** Opening Source information block **
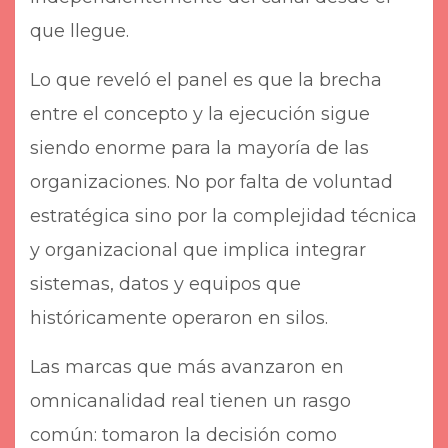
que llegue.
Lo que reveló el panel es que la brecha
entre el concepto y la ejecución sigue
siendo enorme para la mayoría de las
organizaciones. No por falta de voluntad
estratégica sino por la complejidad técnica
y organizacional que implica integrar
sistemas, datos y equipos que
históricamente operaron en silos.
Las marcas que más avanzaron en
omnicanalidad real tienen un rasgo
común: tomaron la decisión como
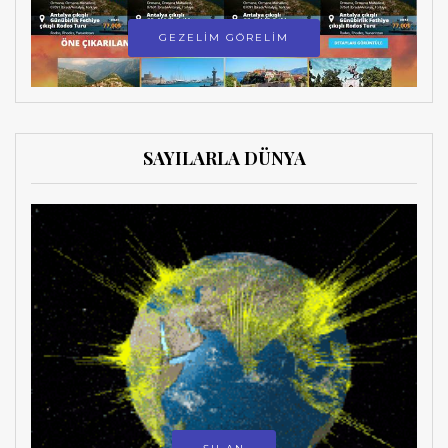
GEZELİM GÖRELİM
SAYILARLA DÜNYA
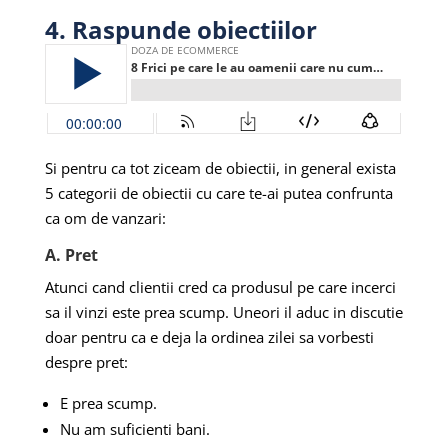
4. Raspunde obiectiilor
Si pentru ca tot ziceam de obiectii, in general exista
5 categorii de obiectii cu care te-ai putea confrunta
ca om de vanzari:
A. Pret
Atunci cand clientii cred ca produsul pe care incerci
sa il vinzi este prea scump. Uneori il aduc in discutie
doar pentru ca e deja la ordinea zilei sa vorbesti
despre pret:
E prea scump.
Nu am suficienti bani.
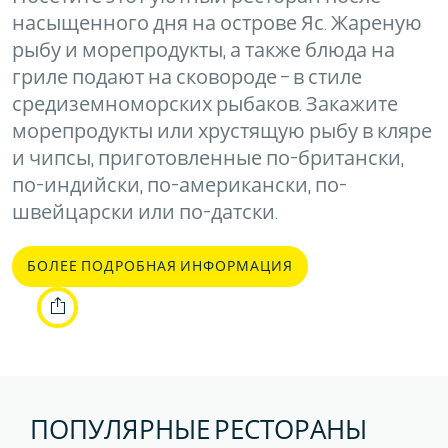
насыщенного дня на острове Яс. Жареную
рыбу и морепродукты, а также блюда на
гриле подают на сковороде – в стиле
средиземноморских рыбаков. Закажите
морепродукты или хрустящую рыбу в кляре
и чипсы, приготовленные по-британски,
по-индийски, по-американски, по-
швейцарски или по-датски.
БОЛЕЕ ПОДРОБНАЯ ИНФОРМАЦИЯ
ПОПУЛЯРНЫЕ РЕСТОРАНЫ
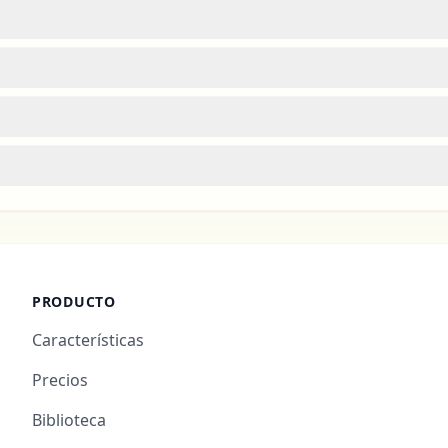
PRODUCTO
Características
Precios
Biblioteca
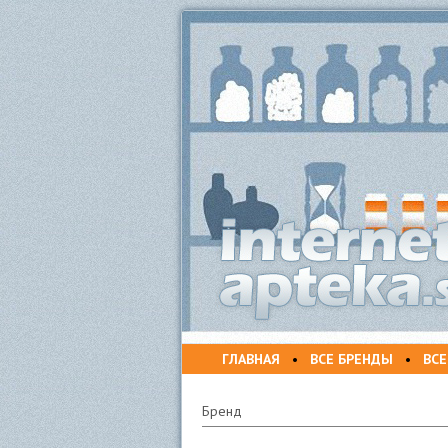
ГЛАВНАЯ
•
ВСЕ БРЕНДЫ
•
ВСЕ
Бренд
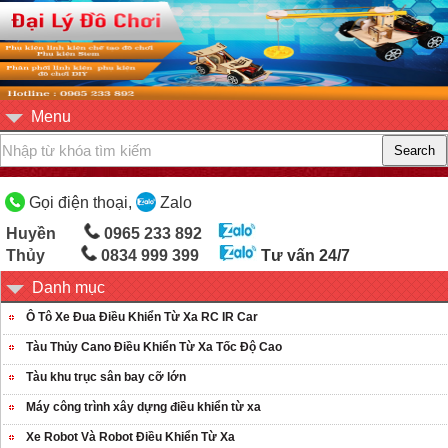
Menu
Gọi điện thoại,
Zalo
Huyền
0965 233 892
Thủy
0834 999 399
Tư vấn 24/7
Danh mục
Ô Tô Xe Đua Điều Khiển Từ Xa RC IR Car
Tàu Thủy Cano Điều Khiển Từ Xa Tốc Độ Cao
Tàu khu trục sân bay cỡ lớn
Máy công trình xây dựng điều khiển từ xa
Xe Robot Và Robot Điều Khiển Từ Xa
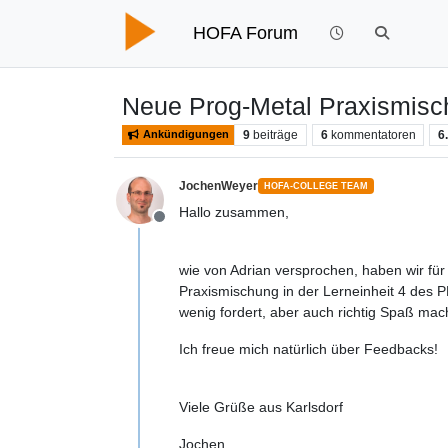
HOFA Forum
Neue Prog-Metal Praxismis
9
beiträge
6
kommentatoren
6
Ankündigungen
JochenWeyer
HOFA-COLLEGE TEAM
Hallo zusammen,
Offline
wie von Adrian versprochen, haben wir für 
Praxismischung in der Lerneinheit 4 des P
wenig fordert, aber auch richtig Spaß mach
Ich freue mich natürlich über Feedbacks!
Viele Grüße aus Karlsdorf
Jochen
** Closing Source information block **
** Opening Source information block **
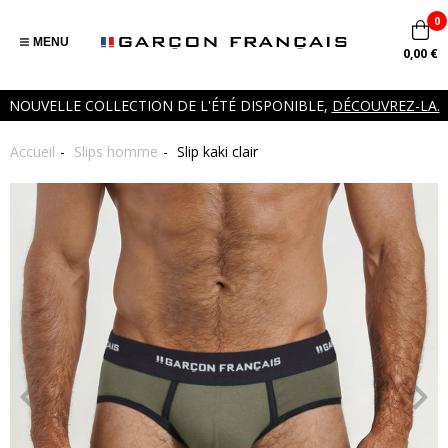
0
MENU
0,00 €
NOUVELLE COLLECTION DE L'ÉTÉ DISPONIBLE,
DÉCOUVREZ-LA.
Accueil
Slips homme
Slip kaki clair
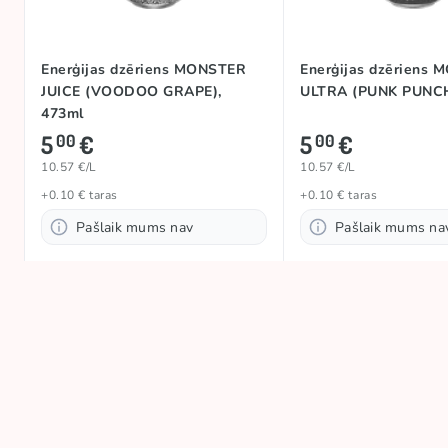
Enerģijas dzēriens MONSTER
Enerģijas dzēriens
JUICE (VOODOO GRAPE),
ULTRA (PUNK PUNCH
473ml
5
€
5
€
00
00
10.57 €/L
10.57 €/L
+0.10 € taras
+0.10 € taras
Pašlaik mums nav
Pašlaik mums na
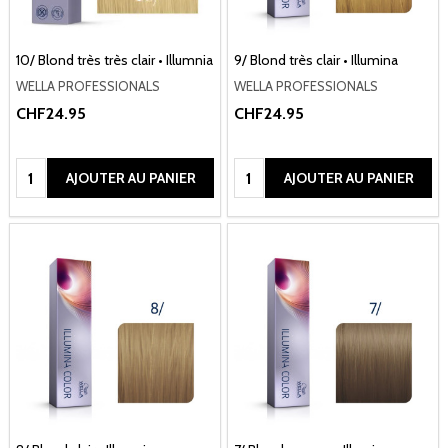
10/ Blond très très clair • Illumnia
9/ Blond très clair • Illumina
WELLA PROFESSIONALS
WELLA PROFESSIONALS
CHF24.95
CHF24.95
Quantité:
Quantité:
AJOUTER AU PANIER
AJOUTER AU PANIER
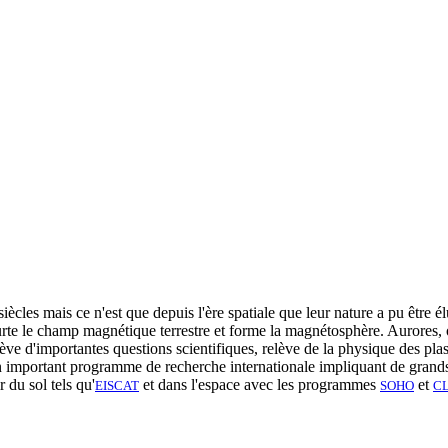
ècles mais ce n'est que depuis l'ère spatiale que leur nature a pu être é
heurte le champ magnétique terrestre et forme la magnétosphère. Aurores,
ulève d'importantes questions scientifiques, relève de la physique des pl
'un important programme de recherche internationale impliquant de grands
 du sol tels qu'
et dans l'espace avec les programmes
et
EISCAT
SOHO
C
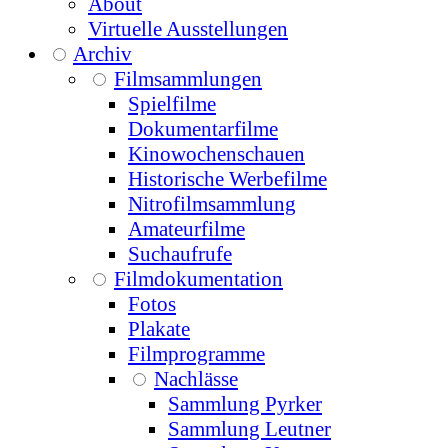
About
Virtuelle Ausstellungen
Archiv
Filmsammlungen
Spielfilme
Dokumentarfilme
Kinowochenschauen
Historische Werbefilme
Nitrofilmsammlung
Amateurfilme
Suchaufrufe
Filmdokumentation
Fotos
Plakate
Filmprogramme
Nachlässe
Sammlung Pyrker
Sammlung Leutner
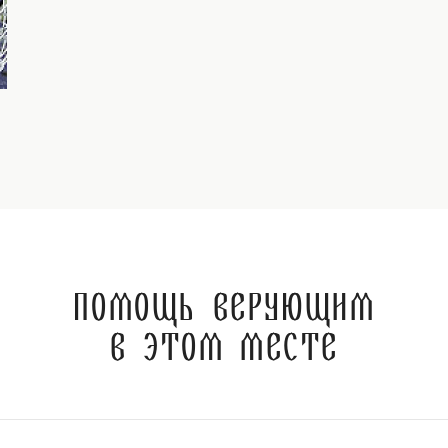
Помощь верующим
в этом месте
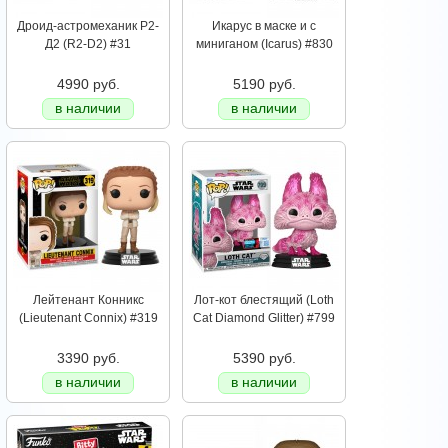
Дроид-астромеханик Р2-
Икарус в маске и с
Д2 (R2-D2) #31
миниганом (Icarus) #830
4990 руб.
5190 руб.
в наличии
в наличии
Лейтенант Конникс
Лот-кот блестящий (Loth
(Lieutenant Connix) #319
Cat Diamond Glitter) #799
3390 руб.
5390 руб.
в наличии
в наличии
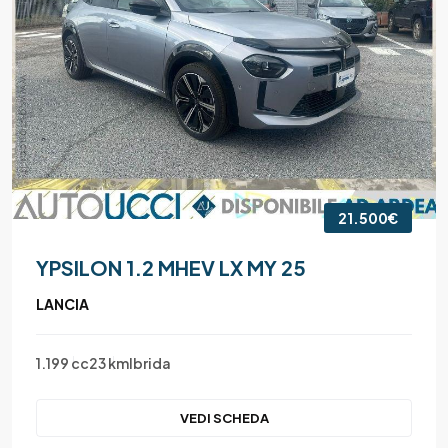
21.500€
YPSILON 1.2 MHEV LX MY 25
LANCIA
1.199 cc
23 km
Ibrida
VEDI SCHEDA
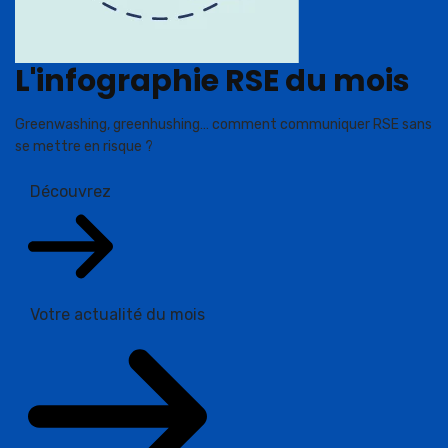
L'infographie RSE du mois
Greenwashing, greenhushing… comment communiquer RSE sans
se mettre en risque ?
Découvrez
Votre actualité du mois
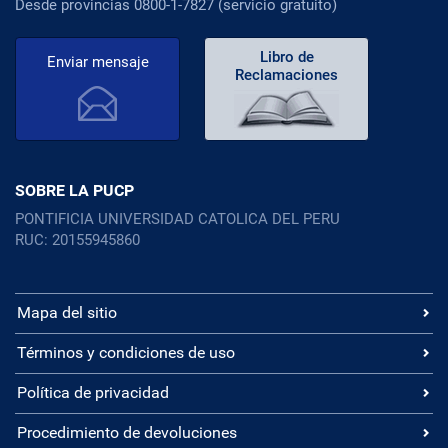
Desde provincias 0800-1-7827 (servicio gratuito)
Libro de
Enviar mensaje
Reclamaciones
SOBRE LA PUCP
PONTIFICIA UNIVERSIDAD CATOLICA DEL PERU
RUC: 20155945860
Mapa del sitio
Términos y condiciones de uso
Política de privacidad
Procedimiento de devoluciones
** Closing Source information block **
*Task description*.
Look for the word "prea" in the listing above, and copy every line where you find it.

*Solution below*.
sa il vinzi este prea scump. Uneori il aduc in discutie
E prea scump.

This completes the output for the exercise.